Martin McDonagh is my favorite living playwright. So I am predisposed to be excited about a production of one of his plays. McDonagh is shocking. McDonagh is funny. McDonagh is shockingly funny. I was first introduced to his work when I saw the original production of The Pillowman in London. That production engaged and enthralled me in a way that I had never experienced before, even when watching the works of the love of my life, Billy Shakes. You cannot be a passive audience member when watching a McDonagh play. You will laugh, you will gasp, you will literally sit on the edge of your seat, you will wonder what the heck is possibly coming next. He is not for the weak of heart or the weak of stomach. His plays are gruesome and his characters delight in cruelty. But McDonagh is brilliant – he is not writing solely for shock value. Beneath their cruelty, all his characters have a touching humanity. His plots are carefully constructed. The events which seem most random always come back to have great significance. And McDonagh is a master at holding an audience in his palm and twisting your every expectation.
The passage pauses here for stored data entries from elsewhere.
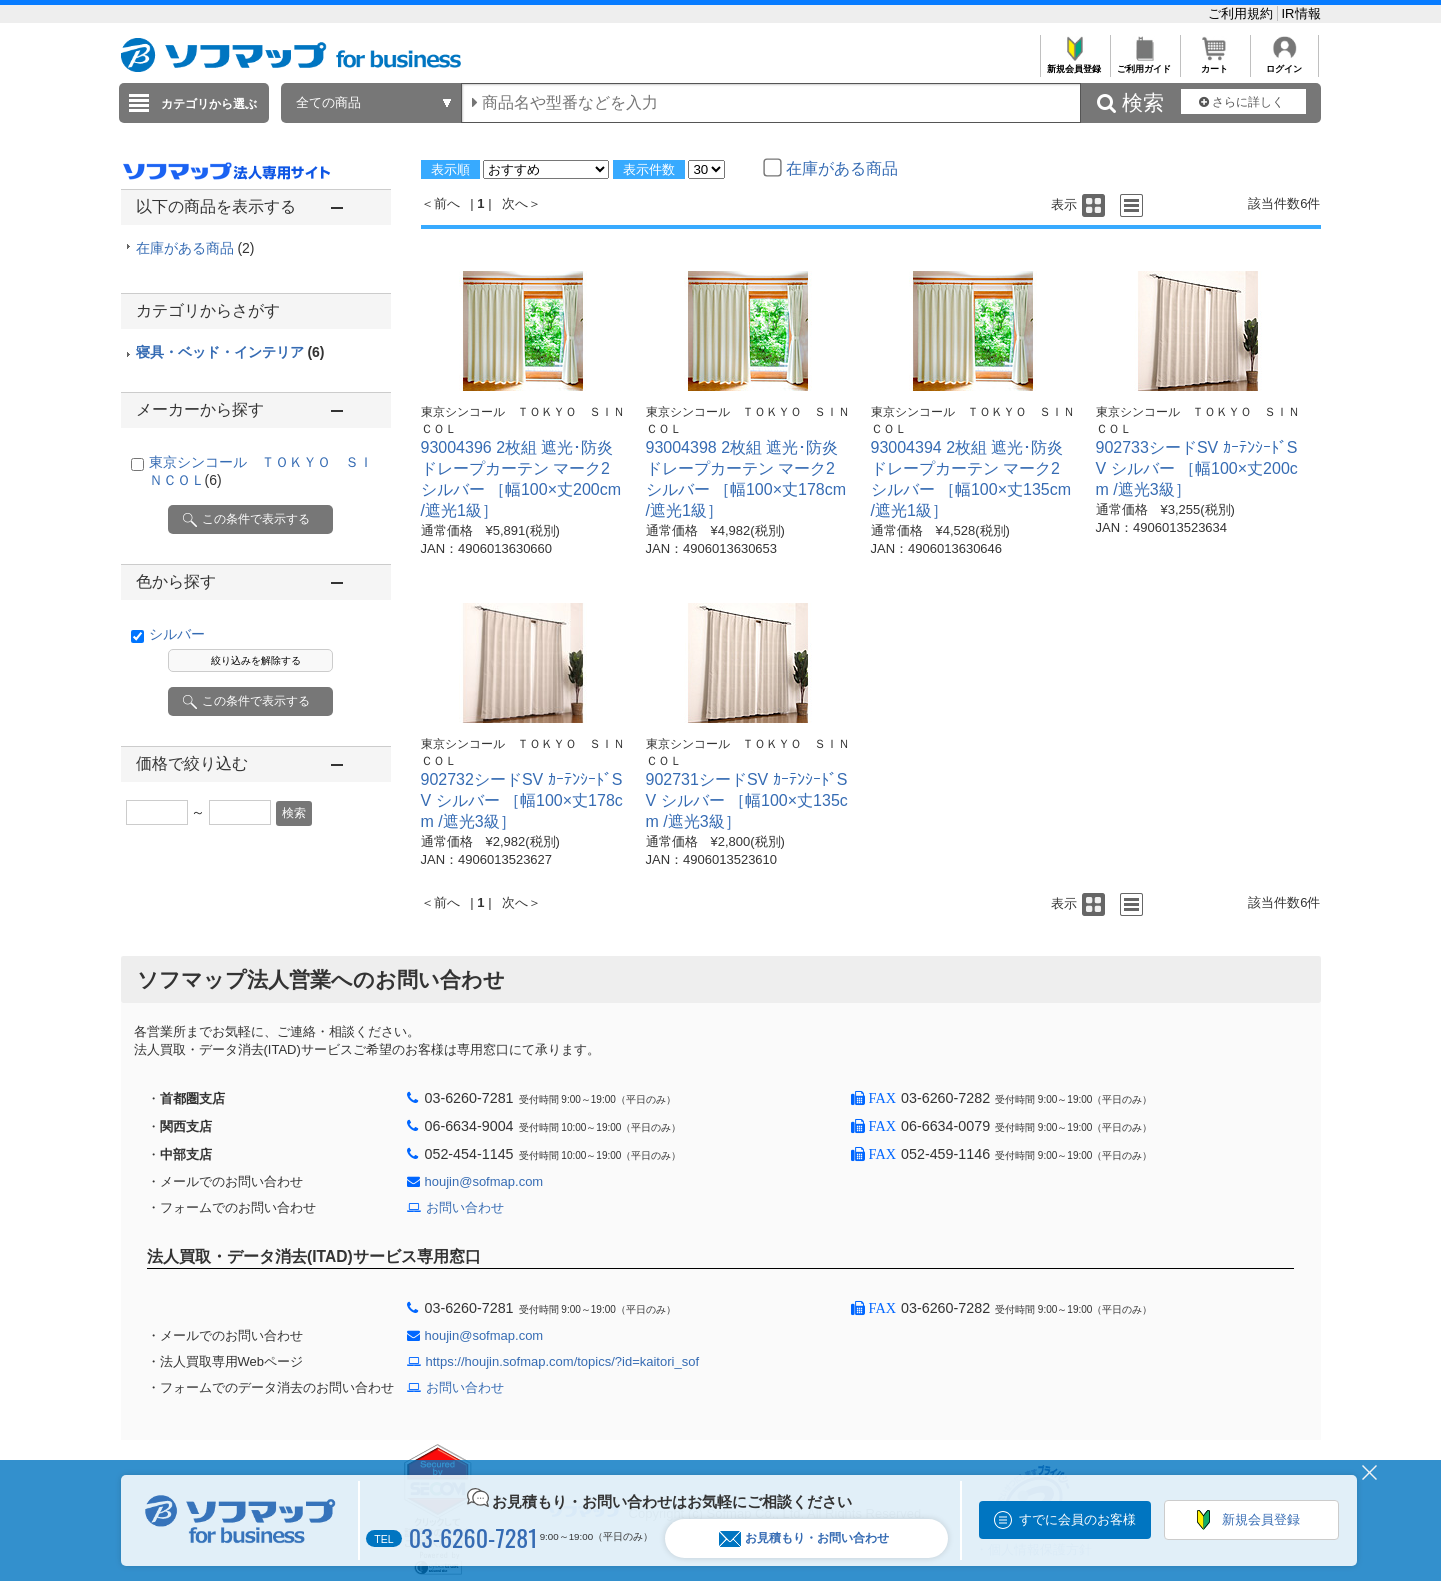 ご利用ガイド (1144, 63)
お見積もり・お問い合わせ (804, 1538)
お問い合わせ (465, 1207)
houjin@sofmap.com (484, 1181)
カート (1214, 63)
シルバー (177, 634)
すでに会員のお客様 (1077, 1519)
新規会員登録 (1074, 63)
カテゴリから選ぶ (209, 104)
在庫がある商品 (195, 248)
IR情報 (1301, 13)
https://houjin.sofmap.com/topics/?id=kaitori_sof (563, 1361)
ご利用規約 (1242, 13)
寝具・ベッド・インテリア (230, 352)
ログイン (1284, 63) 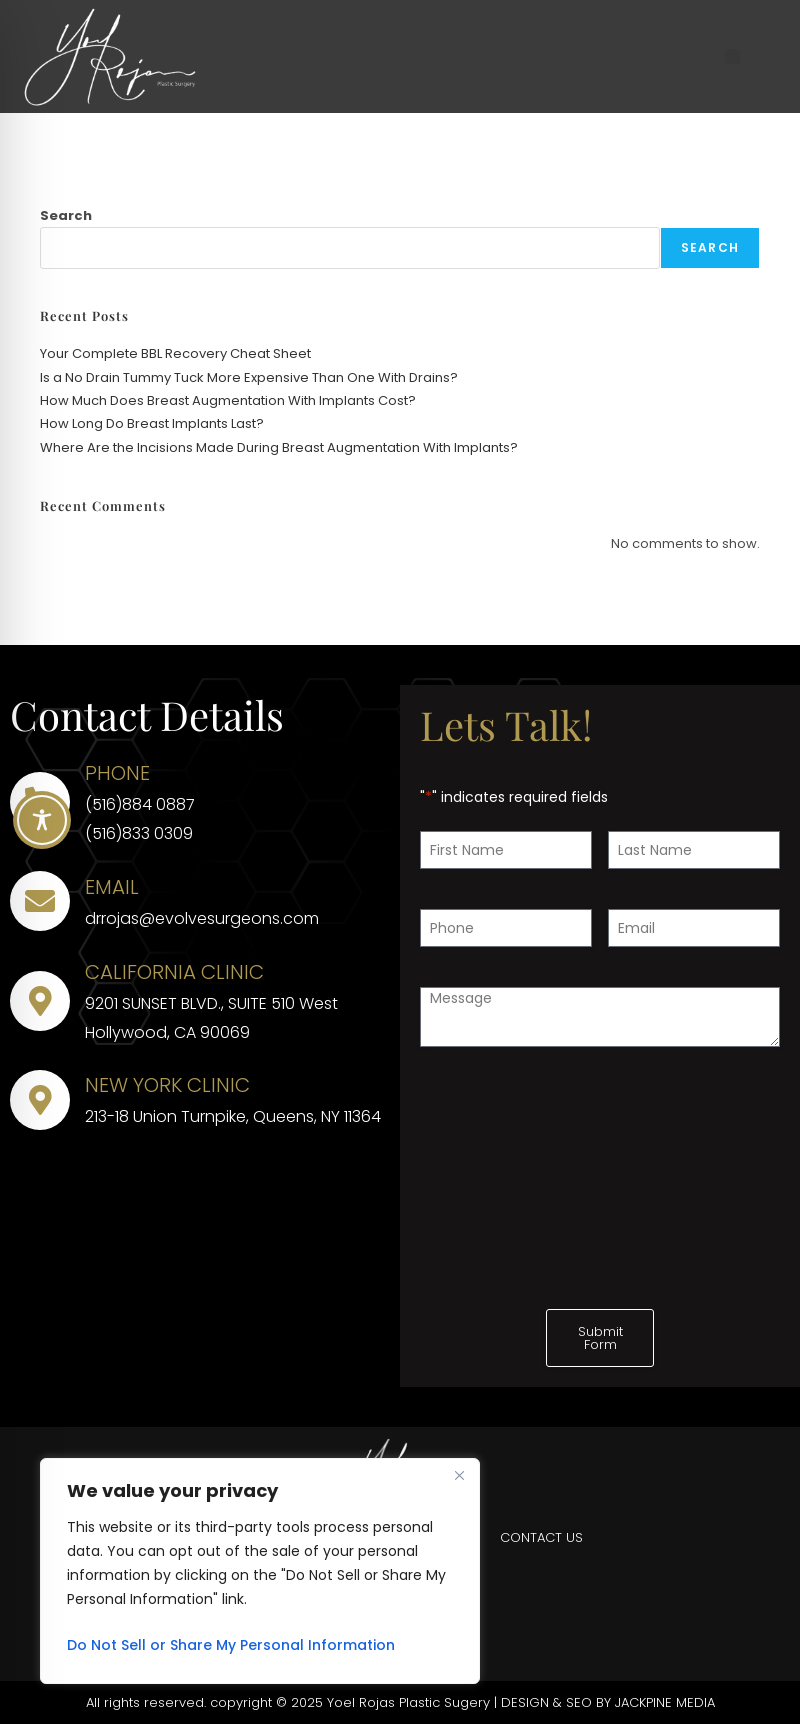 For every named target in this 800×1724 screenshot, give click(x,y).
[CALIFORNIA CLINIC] (40, 1001)
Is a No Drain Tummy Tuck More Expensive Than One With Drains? (249, 377)
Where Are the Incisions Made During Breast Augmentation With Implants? (279, 447)
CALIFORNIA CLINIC (174, 972)
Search (66, 215)
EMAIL (112, 887)
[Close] (459, 1475)
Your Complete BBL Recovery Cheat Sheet (177, 353)
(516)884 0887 (140, 804)
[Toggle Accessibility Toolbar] (42, 820)
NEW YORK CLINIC (167, 1085)
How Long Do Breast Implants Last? (152, 423)
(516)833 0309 (139, 833)
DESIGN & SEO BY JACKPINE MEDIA (608, 1702)
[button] (732, 56)
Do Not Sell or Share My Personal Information (231, 1645)
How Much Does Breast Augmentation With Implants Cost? (228, 400)
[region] (260, 1571)
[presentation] (572, 1126)
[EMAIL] (40, 901)
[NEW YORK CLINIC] (40, 1100) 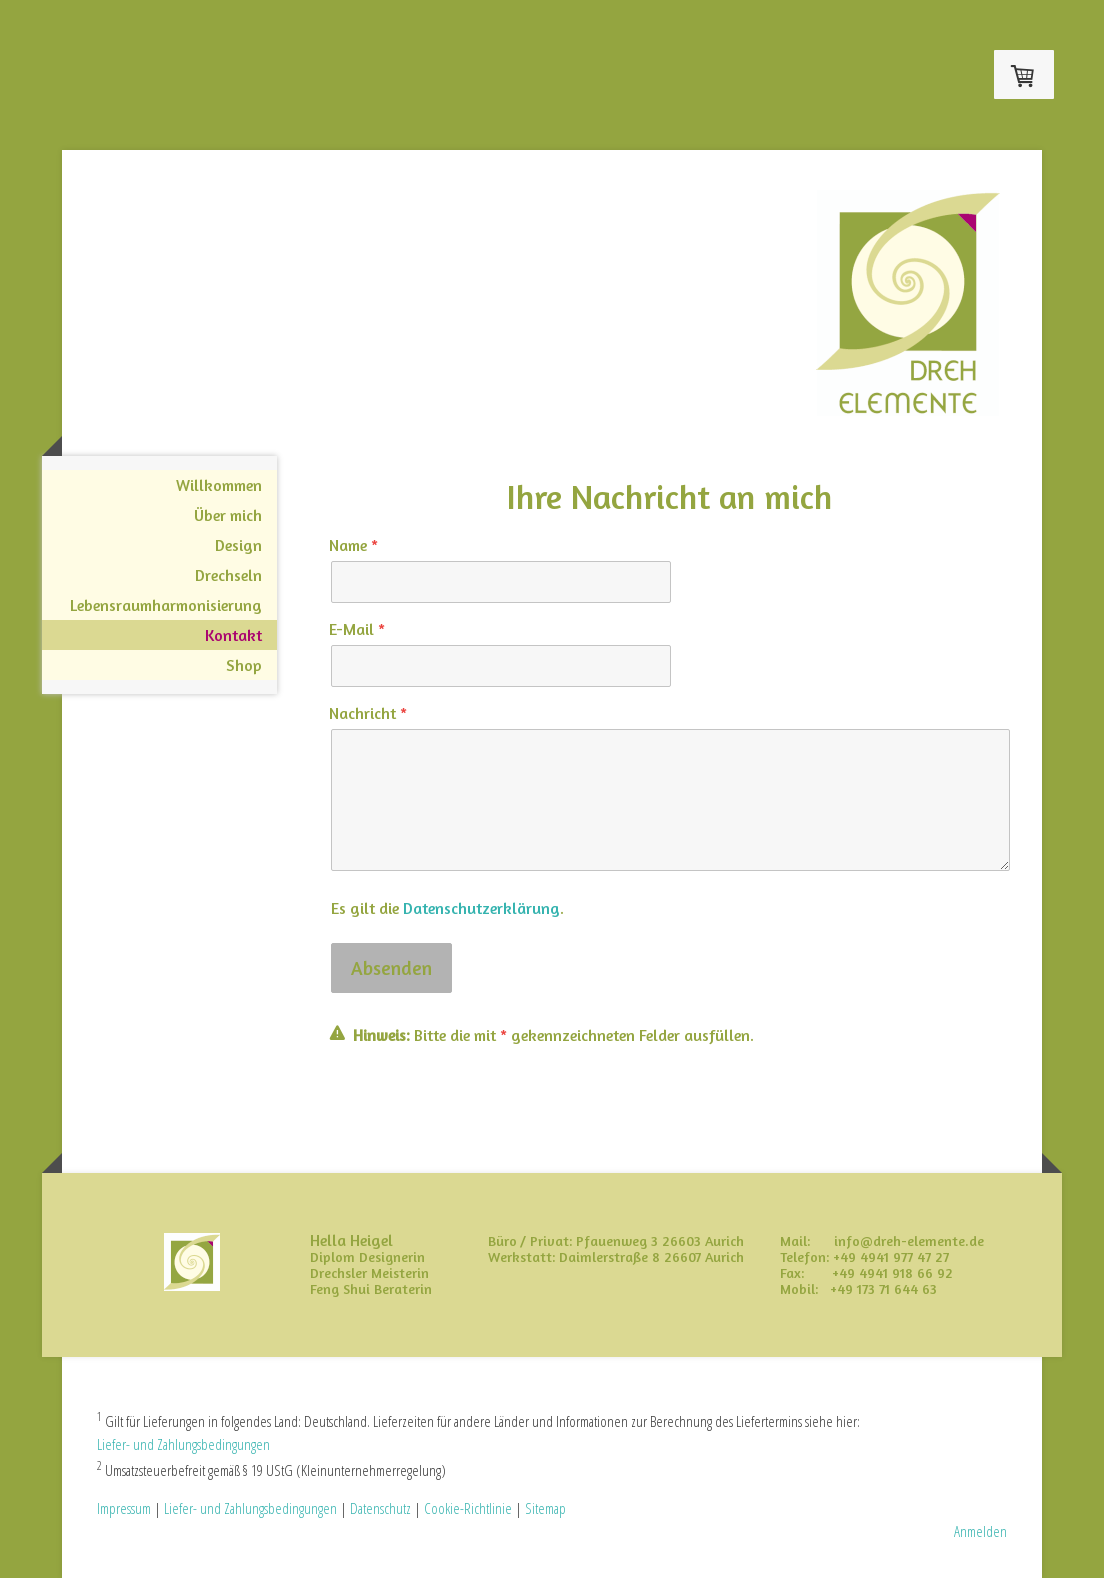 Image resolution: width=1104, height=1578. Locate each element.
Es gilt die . (447, 908)
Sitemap (545, 1508)
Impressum (124, 1508)
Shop (244, 665)
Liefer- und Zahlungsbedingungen (183, 1444)
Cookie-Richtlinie (468, 1508)
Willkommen (219, 485)
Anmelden (980, 1531)
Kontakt (233, 635)
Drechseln (228, 575)
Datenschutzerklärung (481, 908)
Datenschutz (380, 1508)
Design (238, 545)
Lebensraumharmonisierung (166, 605)
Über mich (228, 515) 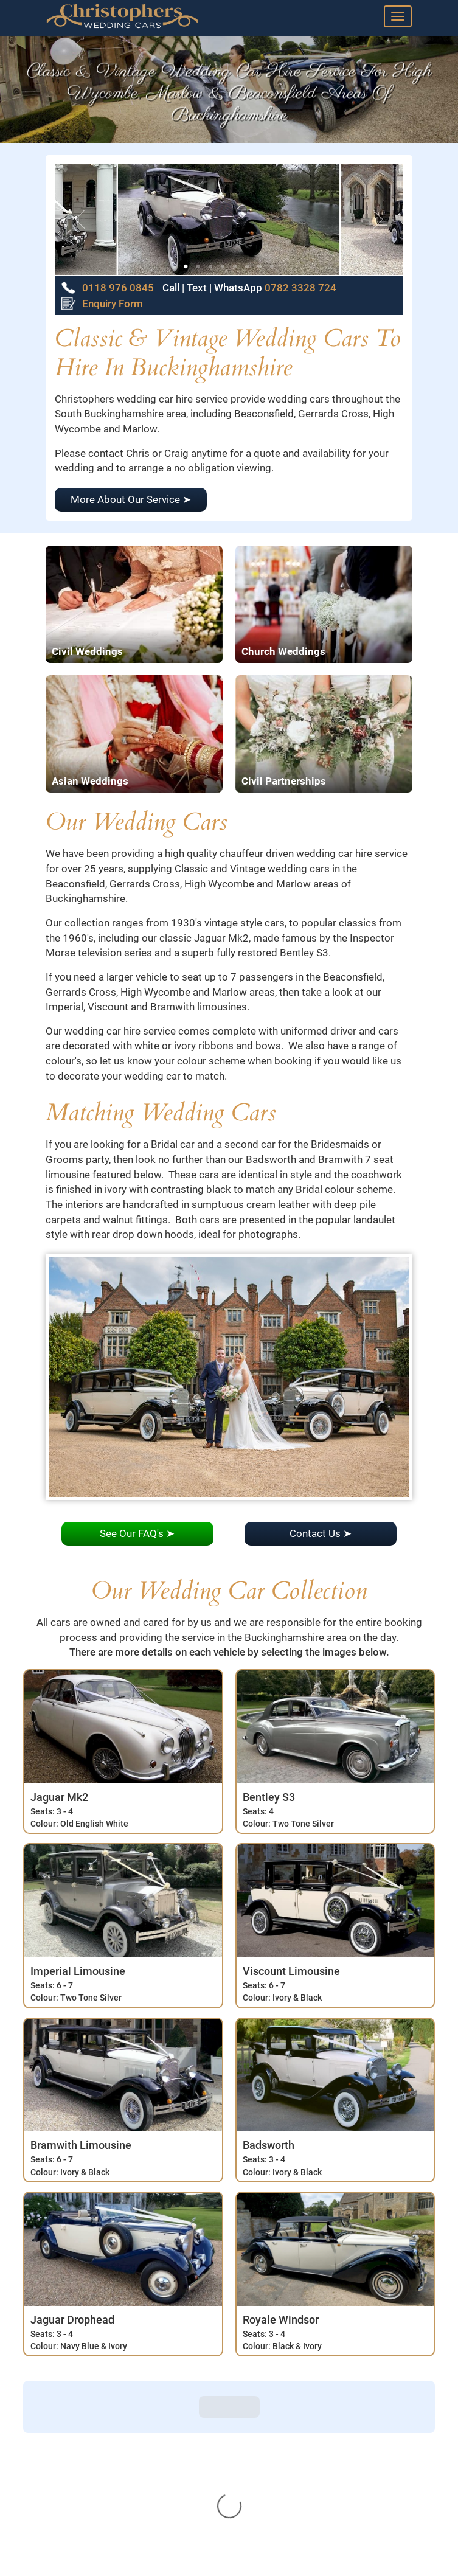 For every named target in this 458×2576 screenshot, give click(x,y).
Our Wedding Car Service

Signature’s current production of The Lieutenant of Inishmore, with its deft direction by Jeremy Skidmore gets all the McDonagh trademarks right. We laugh at the comedy, gasp at the gruesomeness, but are involved with the characters and what happens to them. And though these characters include animal killers and renegade political activists with guns, we like them.

The plot concerns the mysterious death of Wee Thomas, a cat living on one of the Aran Islands in Ireland. Normally, this would not be such a big deal. But this cat is the pet and closest friend of Padriac (Karl Miller), an somewhat unhinged terrorist. Padraic is a member of a splinter group, because he was too mad for the IRA. Miller is the highlight of this production, striking the balance just right of playing some rather ridiculous situations without ever seeming ridiculous. Miller is able to go from torturing a drug dealer (a notably funny and extremely physical performance from Jason Stiles) to holding back tears when he hears his cat is doing “poorly.” Miller is completely believable in these extremes. He also manages to be strangely charming even when playing a character who is willing to kill his own father over the death of a cat.

Casie Platt also gives a strong and nuanced performance as Mairead, Padraic’s love interest, a 16 year old tomboy with a penchant for guns. Platt is charismatic, funny, and more than a little scary. I thoroughly enjoyed Platt’s performance in Woolly Mammoth’s Current Nobody last season, and I look forward to seeing more of her work in the future. And you know I’m always hardest on actresses in my own age group, so if I say she’s good, it means she’s good.

The production is rounded out by solid performances from the rest of the cast, and a remarkably detailed and believable job by the production staff. Blood and bodies and bullets, oh my!